/---
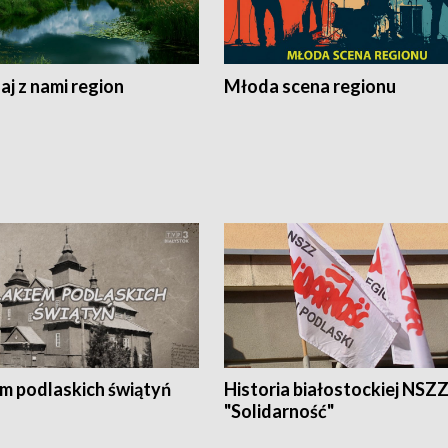
j z nami region
Młoda scena regionu
em podlaskich świątyń
Historia białostockiej NSZ
"Solidarność"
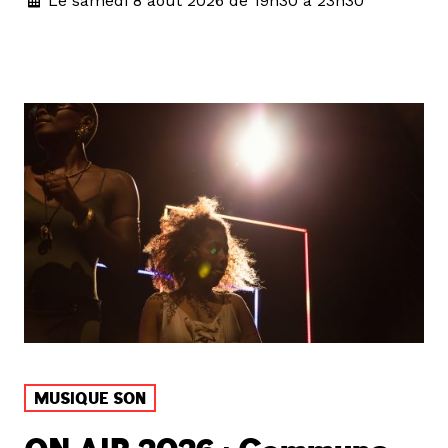
Le samedi 8 août 2026 de 19h30 à 23h30
MUSIQUE SON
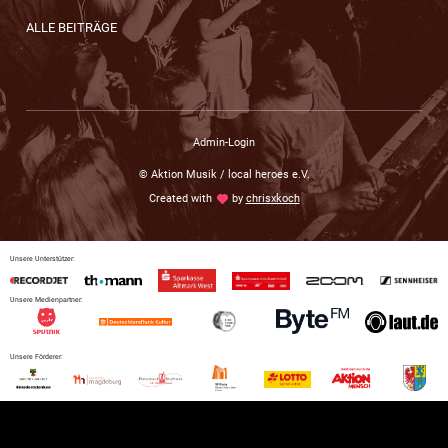
ALLE BEITRÄGE
Admin-Login
© Aktion Musik / local heroes e.V.
Created with
love
by
chrisxkoch
Unsere Unterstützer:
Unsere Medienpartner:
Unsere Förderer:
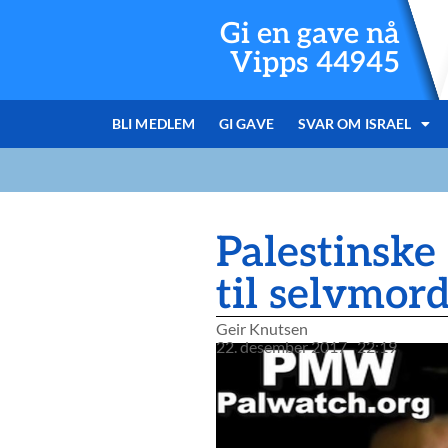
Gi en gave nå
Vipps 44945
BLI MEDLEM
GI GAVE
SVAR OM ISRAEL
Palestinske
til selvmor
Geir Knutsen
22. desember 2017
22:19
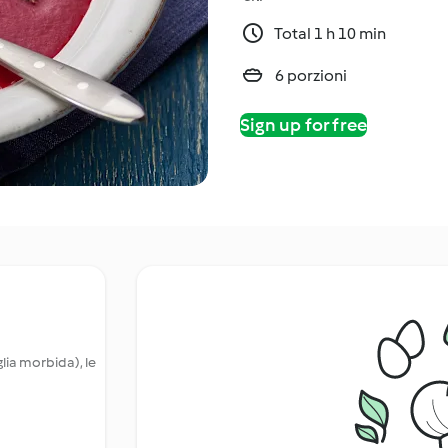
Total 1 h 10 min
6 porzioni
Sign up for free
glia morbida), le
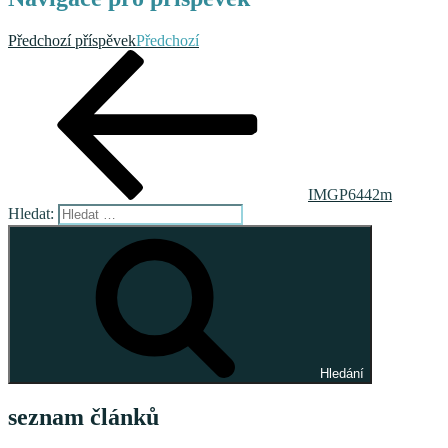
Předchozí příspěvek
Předchozí
IMGP6442m
Hledat:
Hledání
seznam článků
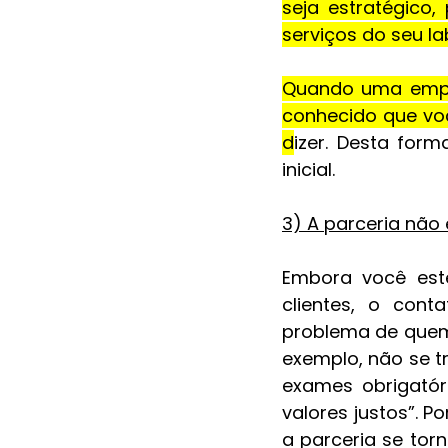
seja estratégico
serviços do seu la
Quando uma empr
conhecido que voc
d
izer. Desta for
inicial.
3) A parceria não
Embora você este
clientes, o con
problema de quem 
exemplo, não se t
exames obrigatór
valores justos”. P
a parceria se tor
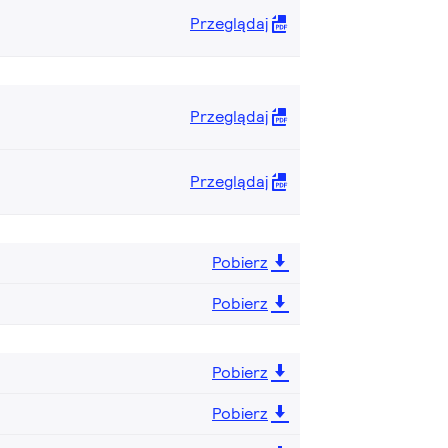
Przeglądaj
Przeglądaj
Przeglądaj
Pobierz
Pobierz
Pobierz
Pobierz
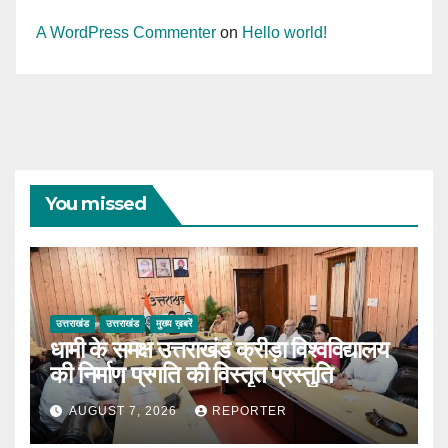
A WordPress Commenter
on
Hello world!
You missed
उत्तराखंड
उत्तराखंड
मुख्य ख़बरें
धामी के समक्ष उत्तराखंड क्रीड़ा विश्वविद्यालय
की निर्माण प्रगति की विस्तृत प्रस्तुति
AUGUST 7, 2026
REPORTER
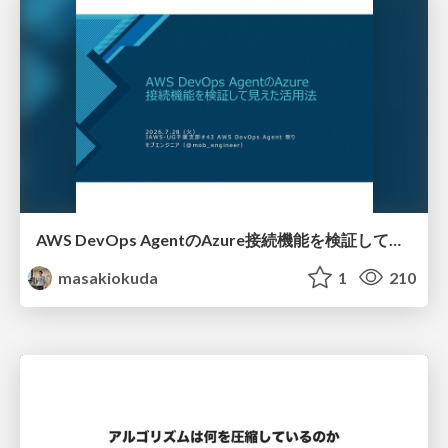
AWS DevOps AgentのAzure接続機能を検証して見えた活用法／Use Cases Verified for the AWS DevOps Agent's Azure Connectivity Feature
masakiokuda
1
210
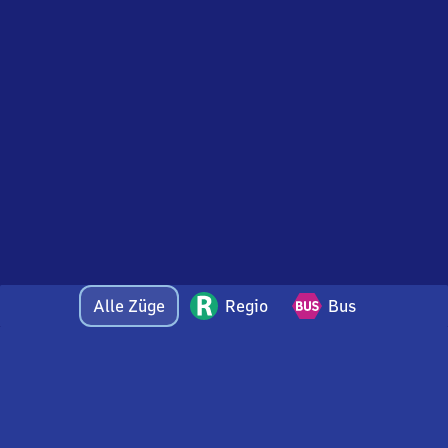
Alle Züge
Regio
Bus
Bei Fragen oder Feedback zu dieser Abfahrtstafel
wenden Sie sich gerne per E-Mail an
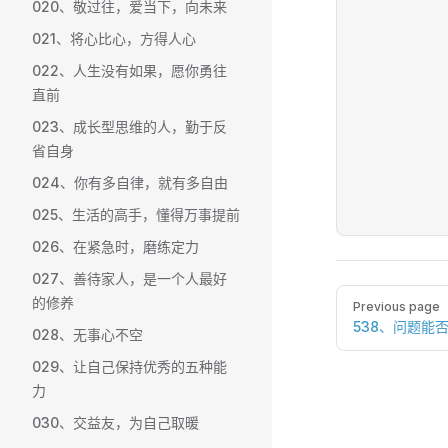
020、敬过往，爱当下，向未来
021、将心比心，方得人心
022、人生没有如果，愿你勇往
直前
023、成长型思维的人，勤于反
省自身
024、你有多自律，就有多自由
025、生活的高手，懂得万事提前
026、在紧急时，磨练定力
027、善待家人，是一个人最好
Pager
的修养
Previous page
538、问题能
028、无事心不空
029、让自己保持优秀的五种能
力
030、交益友，为自己取暖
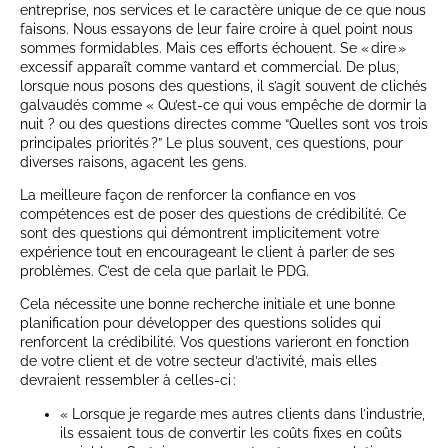
entreprise, nos services et le caractère unique de ce que nous
faisons. Nous essayons de leur faire croire à quel point nous
sommes formidables. Mais ces efforts échouent. Se « dire »
excessif apparaît comme vantard et commercial. De plus,
lorsque nous posons des questions, il s’agit souvent de clichés
galvaudés comme « Qu’est-ce qui vous empêche de dormir la
nuit ? ou des questions directes comme “Quelles sont vos trois
principales priorités ?” Le plus souvent, ces questions, pour
diverses raisons, agacent les gens.
La meilleure façon de renforcer la confiance en vos
compétences est de poser des questions de crédibilité. Ce
sont des questions qui démontrent implicitement votre
expérience tout en encourageant le client à parler de ses
problèmes. C’est de cela que parlait le PDG.
Cela nécessite une bonne recherche initiale et une bonne
planification pour développer des questions solides qui
renforcent la crédibilité. Vos questions varieront en fonction
de votre client et de votre secteur d’activité, mais elles
devraient ressembler à celles-ci :
« Lorsque je regarde mes autres clients dans l’industrie,
ils essaient tous de convertir les coûts fixes en coûts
\---
Problem requirements
Transcribe, word for word, only the material from its opening line through the line containing "sommes formidables. Mais", both ends included, and omit the pictures.

Output for this task
j z nami region
Młoda scena regionu
em podlaskich świątyń
Historia białostockiej NSZ
"Solidarność"
Le samedi 8 août 2026 de 19h30 à 23h30
MUSIQUE SON
ALLE BEITRÄGE
Admin-Login
© Aktion Musik / local heroes e.V.
Created with
love
by
chrisxkoch
Unsere Unterstützer:
Unsere Medienpartner:
Unsere Förderer:
Gi en gave nå
Vipps 44945
BLI MEDLEM
GI GAVE
SVAR OM ISRAEL
Palestinske
til selvmor
Geir Knutsen
22. desember 2017
22:19
Total 1 h 10 min
6 porzioni
Sign up for free
glia morbida), le
Předchozí příspěvek
Předchozí
IMGP6442m
Hledat:
Hledání
seznam článků
seja estratégico
serviços do seu la
Quando uma empr
conhecido que voc
d
izer. Desta for
inicial.
3) A parceria não
Embora você este
clientes, o con
problema de quem 
exemplo, não se t
exames obrigatór
valores justos”. P
a parceria se tor
Przeglądaj
Przeglądaj
Przeglądaj
Pobierz
Pobierz
Pobierz
Pobierz
A WordPress Commenter
on
Hello world!
You missed
उत्तराखंड
उत्तराखंड
मुख्य ख़बरें
धामी के समक्ष उत्तराखंड क्रीड़ा विश्वविद्यालय
की निर्माण प्रगति की विस्तृत प्रस्तुति
AUGUST 7, 2026
REPORTER
AWS DevOps AgentのAzure接続機能を検証して見えた活用法／Use Cases Verified for the AWS DevOps Agent's Azure Connectivity Feature
masakiokuda
1
210
Alle Züge
Regio
Bus
Bei Fragen oder Feedback zu dieser Abfahrtstafel
wenden Sie sich gerne per E-Mail an
020、敬过往，爱当下，向未来
021、将心比心，方得人心
022、人生没有如果，愿你勇往
直前
023、成长型思维的人，勤于反
省自身
024、你有多自律，就有多自由
025、生活的高手，懂得万事提前
026、在紧急时，磨练定力
027、善待家人，是一个人最好
Pager
的修养
Previous page
538、问题能
028、无事心不空
029、让自己保持优秀的五种能
力
030、交益友，为自己取暖
entreprise, nos services et le caractère unique de ce que nous
faisons. Nous essayons de leur faire croire à quel point nous
sommes formidables. Mais ces efforts échouent. Se « dire »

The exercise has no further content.